(Dataset entries)

== == ==

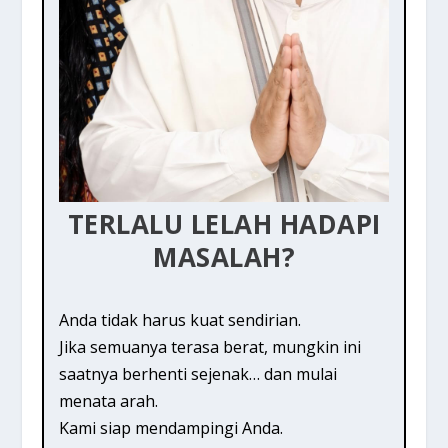
TERLALU LELAH HADAPI
MASALAH?
Anda tidak harus kuat sendirian.
Jika semuanya terasa berat, mungkin ini
saatnya berhenti sejenak… dan mulai
menata arah.
Kami siap mendampingi Anda.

== == ==

• [Task description] The expected answer is an exact copy of the lines beginning at the one with "Jika semuanya terasa berat, mungkin ini" and running to the end of the entries above.

• [Answer section]
Jika semuanya terasa berat, mungkin ini
saatnya berhenti sejenak… dan mulai
menata arah.
Kami siap mendampingi Anda.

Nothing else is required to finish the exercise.